From Iceland — Hatari, Skaði & Tara Mobee Amongst Contestants To Represent Iceland At Eurovision

Hatari, Skaði & Tara Mobee Amongst Contestants To Represent Iceland At Eurovision

Published January 27, 2019

Hatari, Skaði & Tara Mobee Amongst Contestants To Represent Iceland At Eurovision
Photo by
Art Bicnick

As you may have noticed, the Eurovision Song Contest is kind of a phenomenon in Iceland. Alongside supporting the occasionally semi-successful Icelandic handball and football teams, each year—without fail—Eurovision evokes a heightened nationalistic fervour. Over 98% of Iceland’s TV audience watched the competition’s finals in the last two years—and that’s even when Iceland didn’t actually make it through.

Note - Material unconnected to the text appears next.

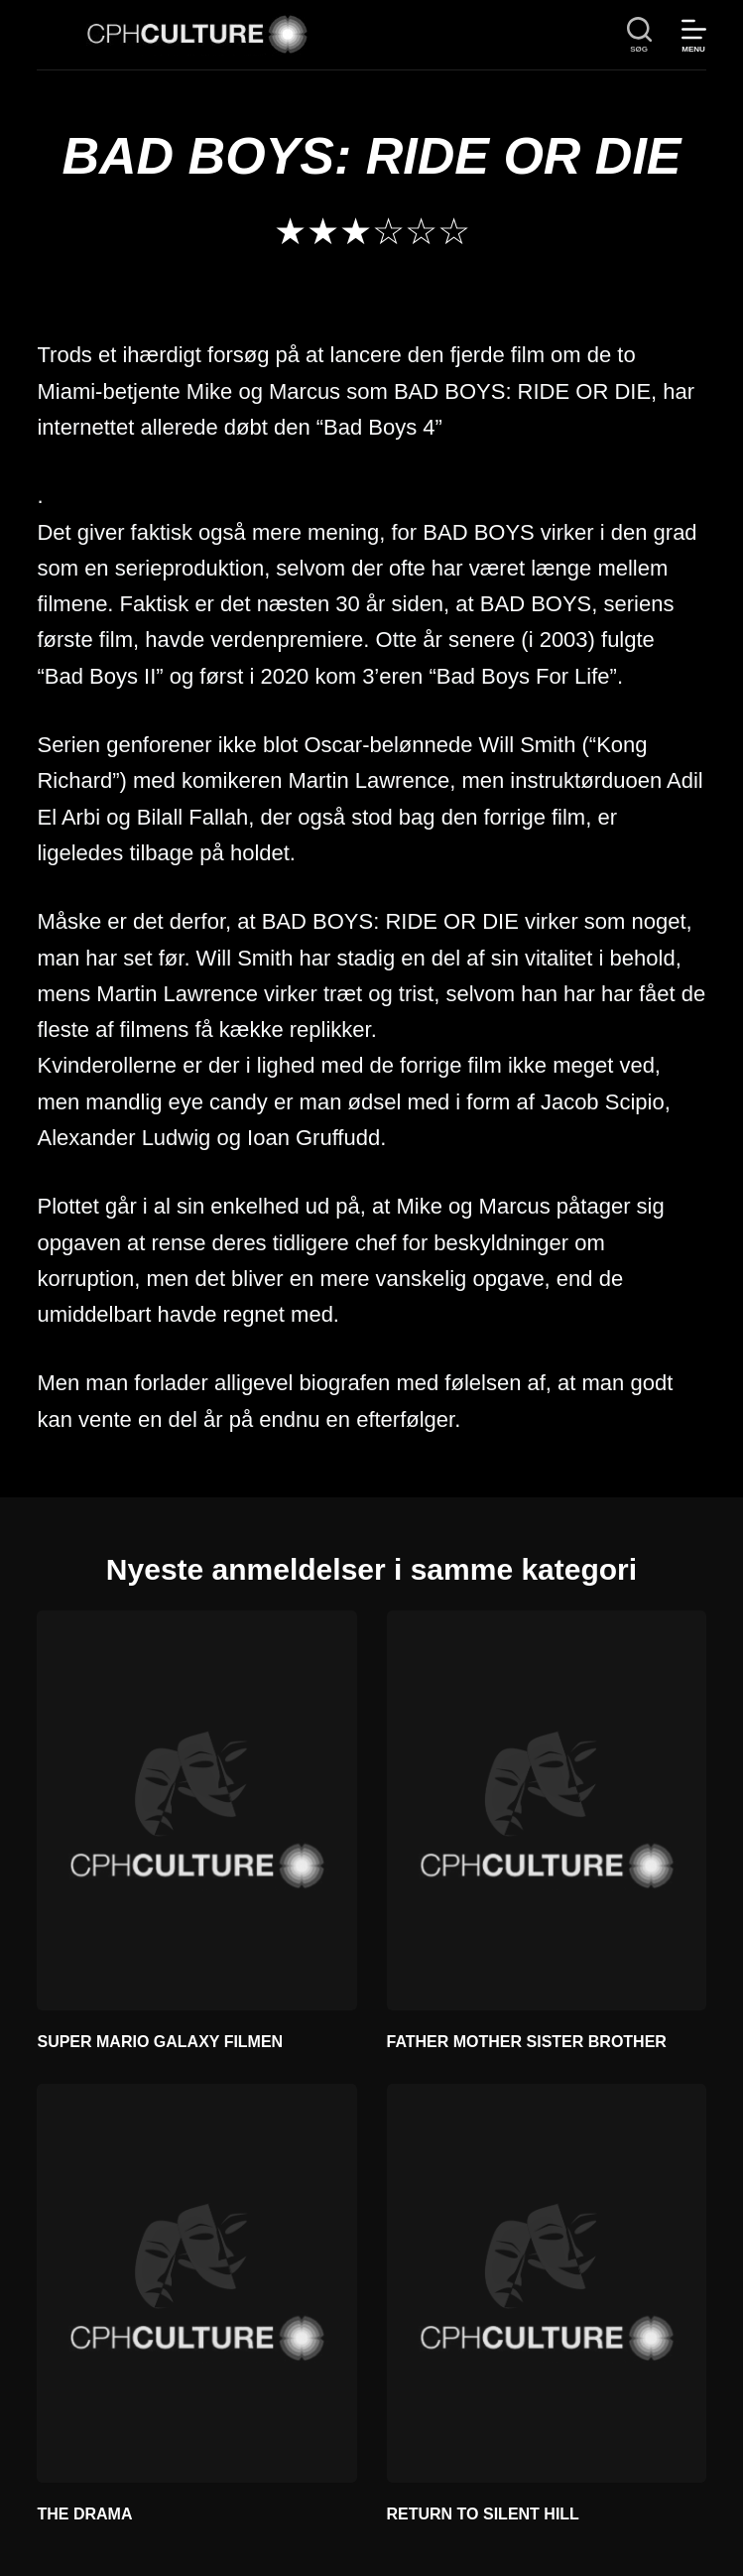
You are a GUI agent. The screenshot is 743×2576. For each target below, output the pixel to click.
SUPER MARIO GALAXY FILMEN (160, 2041)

With this much attention on the competition, the right to represent Iceland is something of a hot topic. This year, ten bands have made it through the initial heats, all with their eyes set on representing their country in Tel Aviv.


As well as the usual selection of pop singers, a couple of artists stood out from the pack when RÚV previewed the contestants of the Söngvakeppnin selection show last weekend.

One is Skaði, a trans singer who has been rising through the ranks of the 101 scene, whose entry is a collaboration with oddball rapper Elli Grill and Glymur. Also in the running is Tara Mobee, a young pop singer who graced the cover of our Airwaves 2018 magazine.

Hate will prevail

Another eye-catching presence is Hatari. An ambitious art-project-cum-gothic-techno troupe who won the Best Live Band at the Grapevine Music Awards in 2017 and 2018, Hatari’s track is entitled “Hatrið mun sigra,” or “Hate Will Prevail.”

The title could prove controversial given the context of the finals. When it was announced that the 2019 contest would be held in Tel Aviv, over 17,000 Icelanders signed a petition calling for the world to boycott the event. RÚV considered the petition, but pressed ahead regardless.

Wannabes and wildcards

So, what happens next? After a long buildup, with much media attention lavished on all of the Eurovision wannabes, the semi-finals will be held on the 9th and 16th of February. A public vote is overseen by a panel of experts, and two songs—plus a possible “wildcard”—will make it through to the final decider on the 2nd of March.

If you want to do your research, the final ten are:

    Hatari – Hatrið mun sigra
    Hera Björk Þórhallsdóttir – Eitt andartak / Moving on
    Kristina Skoubo Bærendsen – Ég á mig sjálf / Mama Said
    Þórdís Imsland – Nú og hér / What Are You Waiting For?
    Daníel Óliver – Samt ekki / Licky Licky
    Elli Grill, Skaði og Glymur – Jeijó, keyrum alla leið
    Friðrik Ómar – Hvað ef ég get ekki elskað? / What If I Can’t Have Love?
    Ívar Daníels – Þú bætir mig / Make Me Whole
    Tara Mobee – Betri án þín / Fighting For Love
    Heiðrún Anna Björnsdóttir – Helgi / Sunday Boy

We’ll report back on the results over the coming month—and let you know if Hatari do indeed prevail.